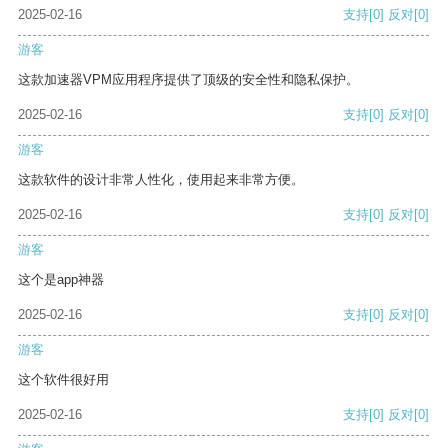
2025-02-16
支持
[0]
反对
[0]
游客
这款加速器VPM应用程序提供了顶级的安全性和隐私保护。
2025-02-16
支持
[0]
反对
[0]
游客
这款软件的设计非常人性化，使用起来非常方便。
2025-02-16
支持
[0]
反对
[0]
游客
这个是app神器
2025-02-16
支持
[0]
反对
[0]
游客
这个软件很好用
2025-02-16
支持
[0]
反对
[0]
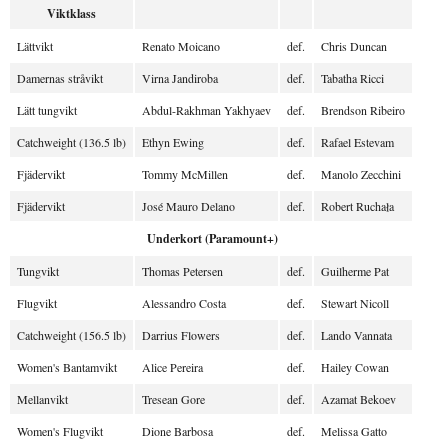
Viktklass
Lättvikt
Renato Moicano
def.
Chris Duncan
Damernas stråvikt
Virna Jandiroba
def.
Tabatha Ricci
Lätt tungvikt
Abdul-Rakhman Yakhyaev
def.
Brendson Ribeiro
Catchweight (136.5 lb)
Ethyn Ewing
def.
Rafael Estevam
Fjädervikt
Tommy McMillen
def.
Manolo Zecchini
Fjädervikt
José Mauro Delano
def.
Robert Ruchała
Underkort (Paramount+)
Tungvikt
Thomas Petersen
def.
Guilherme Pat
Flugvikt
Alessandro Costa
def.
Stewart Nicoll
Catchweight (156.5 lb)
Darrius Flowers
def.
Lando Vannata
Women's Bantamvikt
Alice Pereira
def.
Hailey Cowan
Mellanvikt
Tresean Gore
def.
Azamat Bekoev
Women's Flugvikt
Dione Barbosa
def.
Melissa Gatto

--

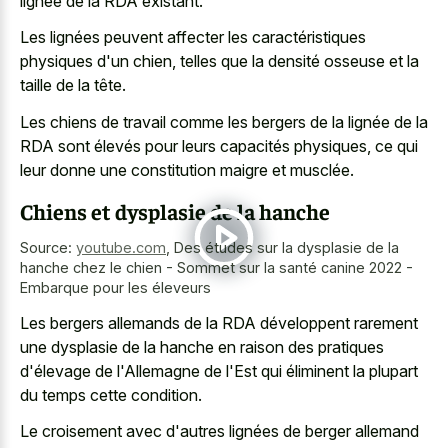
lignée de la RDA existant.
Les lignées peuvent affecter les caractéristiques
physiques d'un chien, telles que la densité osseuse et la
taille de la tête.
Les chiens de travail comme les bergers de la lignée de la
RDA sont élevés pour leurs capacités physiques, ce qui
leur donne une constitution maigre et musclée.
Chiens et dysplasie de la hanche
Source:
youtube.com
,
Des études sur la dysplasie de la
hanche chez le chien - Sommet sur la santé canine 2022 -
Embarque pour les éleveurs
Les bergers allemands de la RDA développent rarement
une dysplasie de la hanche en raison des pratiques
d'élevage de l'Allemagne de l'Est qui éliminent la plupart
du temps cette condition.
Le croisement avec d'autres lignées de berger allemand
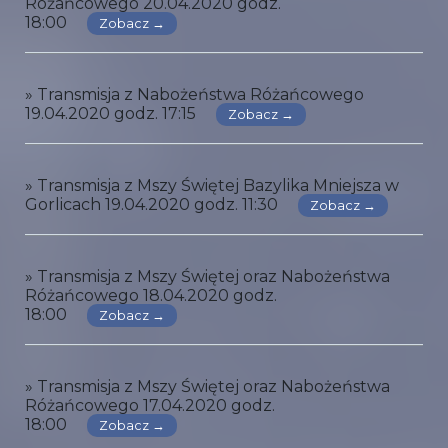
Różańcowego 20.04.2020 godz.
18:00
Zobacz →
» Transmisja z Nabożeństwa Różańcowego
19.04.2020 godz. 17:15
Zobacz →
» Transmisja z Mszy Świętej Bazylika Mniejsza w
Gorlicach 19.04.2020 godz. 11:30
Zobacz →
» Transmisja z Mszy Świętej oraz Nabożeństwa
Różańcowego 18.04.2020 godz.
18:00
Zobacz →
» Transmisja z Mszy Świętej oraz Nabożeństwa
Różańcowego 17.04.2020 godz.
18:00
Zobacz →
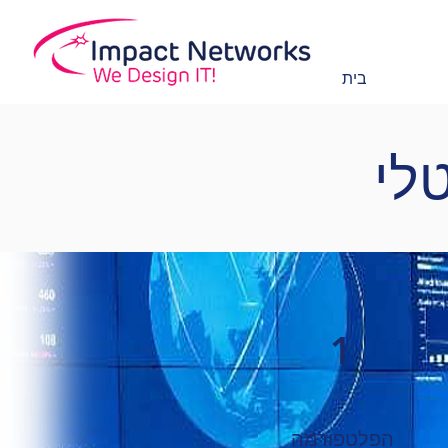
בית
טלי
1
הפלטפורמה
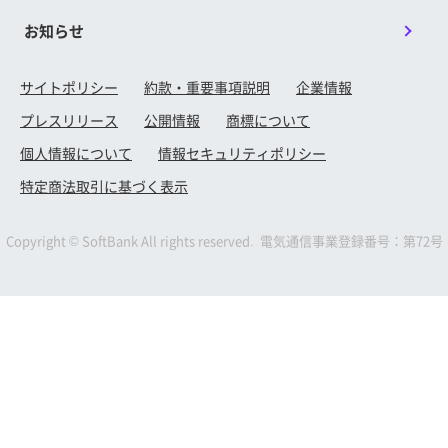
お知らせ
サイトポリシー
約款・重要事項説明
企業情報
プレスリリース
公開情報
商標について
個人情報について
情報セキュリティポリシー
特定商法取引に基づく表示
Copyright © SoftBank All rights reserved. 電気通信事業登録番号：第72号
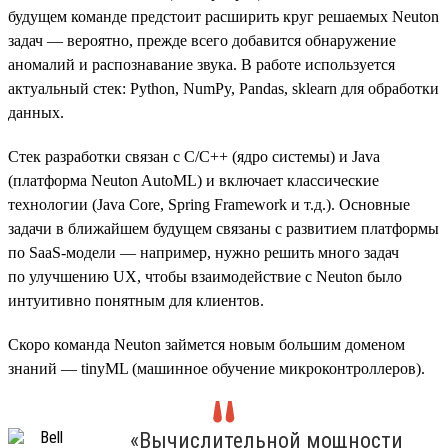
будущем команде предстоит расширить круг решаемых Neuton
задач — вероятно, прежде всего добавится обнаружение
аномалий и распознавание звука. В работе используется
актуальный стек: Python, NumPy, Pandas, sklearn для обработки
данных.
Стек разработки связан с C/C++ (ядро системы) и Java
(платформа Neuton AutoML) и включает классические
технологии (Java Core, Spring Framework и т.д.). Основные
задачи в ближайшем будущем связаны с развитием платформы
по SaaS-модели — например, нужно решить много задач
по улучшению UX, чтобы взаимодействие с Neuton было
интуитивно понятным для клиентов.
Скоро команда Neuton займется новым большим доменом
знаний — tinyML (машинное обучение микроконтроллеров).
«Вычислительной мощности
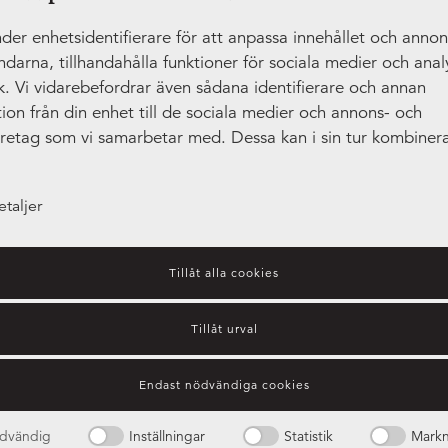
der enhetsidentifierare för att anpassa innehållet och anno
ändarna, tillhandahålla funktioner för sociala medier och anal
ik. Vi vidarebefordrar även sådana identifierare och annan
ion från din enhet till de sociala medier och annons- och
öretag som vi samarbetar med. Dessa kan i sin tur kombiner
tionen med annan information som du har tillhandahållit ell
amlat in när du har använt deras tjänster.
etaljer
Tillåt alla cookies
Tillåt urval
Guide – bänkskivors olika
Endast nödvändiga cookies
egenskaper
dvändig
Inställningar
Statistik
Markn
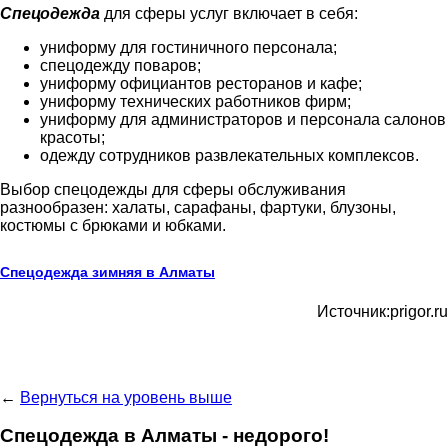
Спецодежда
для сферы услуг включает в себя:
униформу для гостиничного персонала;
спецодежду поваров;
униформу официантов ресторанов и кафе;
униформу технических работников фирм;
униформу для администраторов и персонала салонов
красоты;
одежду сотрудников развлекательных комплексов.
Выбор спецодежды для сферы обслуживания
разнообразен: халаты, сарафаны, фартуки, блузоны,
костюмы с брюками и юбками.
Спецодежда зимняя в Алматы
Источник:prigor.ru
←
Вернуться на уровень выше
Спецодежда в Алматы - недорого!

...

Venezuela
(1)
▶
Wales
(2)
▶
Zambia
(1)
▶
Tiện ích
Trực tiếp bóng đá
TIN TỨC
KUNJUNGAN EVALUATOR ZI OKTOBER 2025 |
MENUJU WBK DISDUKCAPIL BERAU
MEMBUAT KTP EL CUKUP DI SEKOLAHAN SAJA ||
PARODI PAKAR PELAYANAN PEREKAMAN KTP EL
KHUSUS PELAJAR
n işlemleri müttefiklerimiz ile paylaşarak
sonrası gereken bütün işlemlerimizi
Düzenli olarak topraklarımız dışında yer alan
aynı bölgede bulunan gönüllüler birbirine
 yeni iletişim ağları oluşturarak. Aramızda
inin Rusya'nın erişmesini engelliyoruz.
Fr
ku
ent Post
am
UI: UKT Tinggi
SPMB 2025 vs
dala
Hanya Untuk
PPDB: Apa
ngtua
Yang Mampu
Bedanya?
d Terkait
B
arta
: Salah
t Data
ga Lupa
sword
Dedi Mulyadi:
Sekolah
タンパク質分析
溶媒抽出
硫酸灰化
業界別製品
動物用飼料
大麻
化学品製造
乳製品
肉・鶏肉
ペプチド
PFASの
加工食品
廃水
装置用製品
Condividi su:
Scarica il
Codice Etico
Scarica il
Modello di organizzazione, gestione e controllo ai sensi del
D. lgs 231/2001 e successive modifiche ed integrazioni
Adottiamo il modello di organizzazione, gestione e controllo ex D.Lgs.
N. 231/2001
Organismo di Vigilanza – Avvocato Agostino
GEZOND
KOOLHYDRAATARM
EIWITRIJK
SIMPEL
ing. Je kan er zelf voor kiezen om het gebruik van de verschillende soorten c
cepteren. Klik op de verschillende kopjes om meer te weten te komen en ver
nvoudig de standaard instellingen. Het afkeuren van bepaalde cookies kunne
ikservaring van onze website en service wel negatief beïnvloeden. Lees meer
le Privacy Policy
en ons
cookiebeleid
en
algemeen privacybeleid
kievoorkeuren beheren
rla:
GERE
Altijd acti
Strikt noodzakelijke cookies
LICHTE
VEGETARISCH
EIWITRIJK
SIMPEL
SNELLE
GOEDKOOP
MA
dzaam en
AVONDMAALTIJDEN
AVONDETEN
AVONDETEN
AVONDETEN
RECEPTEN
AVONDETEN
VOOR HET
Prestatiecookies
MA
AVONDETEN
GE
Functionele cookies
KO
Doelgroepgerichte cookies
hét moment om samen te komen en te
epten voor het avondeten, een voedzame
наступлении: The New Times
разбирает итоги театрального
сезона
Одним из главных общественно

- **PROBLEM STATEMENT**
From the entries above, copy exactly the lines starting at the one with "знаний — tinyML" and stopping at the one with "ion från din", keeping both ends. Drop the pictures.

- **TASK OUTPUT**
знаний — tinyML (машинное обучение микроконтроллеров).
«Вычислительной мощности
der enhetsidentifierare för att anpassa innehållet och anno
ändarna, tillhandahålla funktioner för sociala medier och anal
ik. Vi vidarebefordrar även sådana identifierare och annan
ion från din enhet till de sociala medier och annons- och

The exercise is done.